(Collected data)
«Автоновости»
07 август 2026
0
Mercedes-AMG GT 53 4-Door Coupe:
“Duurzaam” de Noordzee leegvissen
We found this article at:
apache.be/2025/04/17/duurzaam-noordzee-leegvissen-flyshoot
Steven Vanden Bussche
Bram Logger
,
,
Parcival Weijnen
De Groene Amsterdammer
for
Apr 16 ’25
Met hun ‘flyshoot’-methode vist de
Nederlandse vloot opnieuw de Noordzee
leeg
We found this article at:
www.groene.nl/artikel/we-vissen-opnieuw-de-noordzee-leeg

--

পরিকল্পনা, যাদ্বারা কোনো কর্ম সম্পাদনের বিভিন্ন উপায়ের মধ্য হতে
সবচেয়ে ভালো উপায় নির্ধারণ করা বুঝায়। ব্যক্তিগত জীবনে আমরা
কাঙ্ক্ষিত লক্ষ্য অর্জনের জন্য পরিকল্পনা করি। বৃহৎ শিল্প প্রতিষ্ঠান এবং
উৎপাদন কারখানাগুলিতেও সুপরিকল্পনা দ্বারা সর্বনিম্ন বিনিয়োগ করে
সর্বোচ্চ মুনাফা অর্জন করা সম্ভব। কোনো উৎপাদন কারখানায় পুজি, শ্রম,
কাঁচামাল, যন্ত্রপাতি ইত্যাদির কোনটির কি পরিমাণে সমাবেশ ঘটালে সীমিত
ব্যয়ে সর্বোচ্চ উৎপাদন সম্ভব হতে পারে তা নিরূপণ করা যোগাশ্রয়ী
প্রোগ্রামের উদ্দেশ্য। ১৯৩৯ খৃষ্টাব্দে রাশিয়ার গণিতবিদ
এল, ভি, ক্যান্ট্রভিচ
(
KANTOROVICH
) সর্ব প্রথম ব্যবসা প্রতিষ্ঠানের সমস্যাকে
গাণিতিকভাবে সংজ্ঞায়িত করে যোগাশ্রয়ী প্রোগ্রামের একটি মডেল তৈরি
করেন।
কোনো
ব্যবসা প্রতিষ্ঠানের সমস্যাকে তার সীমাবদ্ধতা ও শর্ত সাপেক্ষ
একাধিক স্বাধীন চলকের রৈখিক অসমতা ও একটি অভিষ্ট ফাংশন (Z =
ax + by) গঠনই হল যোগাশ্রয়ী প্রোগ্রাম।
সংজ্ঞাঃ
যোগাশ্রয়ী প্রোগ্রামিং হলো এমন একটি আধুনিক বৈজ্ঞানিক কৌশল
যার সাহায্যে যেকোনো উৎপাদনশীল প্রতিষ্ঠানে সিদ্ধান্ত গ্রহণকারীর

# [About this task]
Retype the portion of the data above that starts on the line with "কাঙ্ক্ষিত লক্ষ্য অর্জনের" and finishes on the line with "কাঁচামাল, যন্ত্রপাতি ইত্যাদির", including both of those lines.

# [Response box]
কাঙ্ক্ষিত লক্ষ্য অর্জনের জন্য পরিকল্পনা করি। বৃহৎ শিল্প প্রতিষ্ঠান এবং
উৎপাদন কারখানাগুলিতেও সুপরিকল্পনা দ্বারা সর্বনিম্ন বিনিয়োগ করে
সর্বোচ্চ মুনাফা অর্জন করা সম্ভব। কোনো উৎপাদন কারখানায় পুজি, শ্রম,
কাঁচামাল, যন্ত্রপাতি ইত্যাদির কোনটির কি পরিমাণে সমাবেশ ঘটালে সীমিত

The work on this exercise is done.